How to understand the usage of #define directive in this code example?

I am looking into the #define directive recently. And I am confused by the #define usage in the following code example. Anyone could explain how it works?

template <>
__inline__ __device__ void warpReduce<ReduceType::kSum, 2>(float* val_list) {
  float val0_tmp, val1_tmp;
#define WarpReduceSumOneStep(a, b)                               \
  val0_tmp = __shfl_xor_sync(FINAL_MASK, *(val_list + 0), a, b); \
  val1_tmp = __shfl_xor_sync(FINAL_MASK, *(val_list + 1), a, b); \
  *(val_list + 0) += val0_tmp;                                   \
  *(val_list + 1) += val1_tmp

  WarpReduceSumOneStep(16, 32);
  WarpReduceSumOneStep(8, 32);
  WarpReduceSumOneStep(4, 32);
  WarpReduceSumOneStep(2, 32);
  WarpReduceSumOneStep(1, 32);

#undef WarpReduceSumOneStep
}

from my understanding, when WarpReduceSumOneStep(16, 32); occurs, the compiler substitute it with the blocks between #define and #undef, right?


Every preprocessor directive takes up exactly one line. That \ at the ends of some of the lines say "pretend that this isn't really the end of a line". So the definition of the macro WarpReduceSumOneStep includes the next four source lines. They're highlighted in blue on my system. The macro definition ends at the end of that last line, because it doesn't have a \; the end of the line really is the end of the line.
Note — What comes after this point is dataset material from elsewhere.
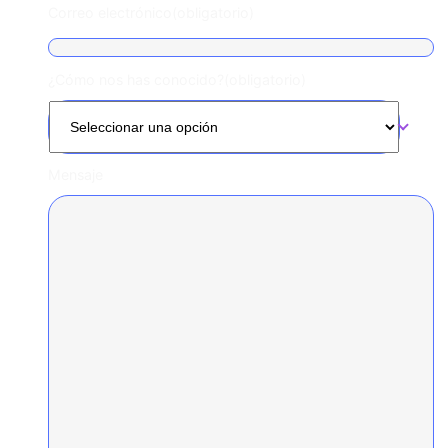
Correo electrónico
(obligatorio)
¿Cómo nos has conocido?
(obligatorio)
Mensaje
After the end of the macro definition, any use of the macro WarpReduceSumOneStep gets replaced by the text in the macro's definition. In the code in the question, that macro is used five times:

WarpReduceSumOneStep(16, 32);
WarpReduceSumOneStep(8, 32);
WarpReduceSumOneStep(4, 32);
WarpReduceSumOneStep(2, 32);
WarpReduceSumOneStep(1, 32);

Each of those is replaced by the text of the macro, with arguments replaced appropriately. I'm not going to go through all five; they're pretty much the same. The first one, WarpReduceSumOneStep(16, 32), becomes

val0_tmp = __shfl_xor_sync(FINAL_MASK, *(val_list + 0), 16, 32);
val1_tmp = __shfl_xor_sync(FINAL_MASK, *(val_list + 1), 16, 32);
*(val_list + 0) += val0_tmp;
*(val_list + 1) += val1_tmp

and because there's a semicolon after the inovocation of the macro, the full text becomes

val0_tmp = __shfl_xor_sync(FINAL_MASK, *(val_list + 0), 16, 32);
val1_tmp = __shfl_xor_sync(FINAL_MASK, *(val_list + 1), 16, 32);
*(val_list + 0) += val0_tmp;
*(val_list + 1) += val1_tmp;

After those five uses of the macro, the #undef removes its definition. After that, any use of the name WarpReduceSumOneStep is just a use of that name; the preprocessor won't do anything special with it.


Not exactly. #define sets up the 'keyword reference' of WarpReduceSumOneStep, which is the first part that is

WarpReduceSumOneStep(a, b)                               \
  val0_tmp = __shfl_xor_sync(FINAL_MASK, *(val_list + 0), a, b); \
  val1_tmp = __shfl_xor_sync(FINAL_MASK, *(val_list + 1), a, b); \
  *(val_list + 0) += val0_tmp;                                   \
  *(val_list + 1) += val1_tmp

Then that section of code uses that expansion 5 times in the 16, 8, 4, 2, 1 uses. Then the #undef essentially removes that 'keyword reference' so that other parts of that file or linked source / header files could not use it.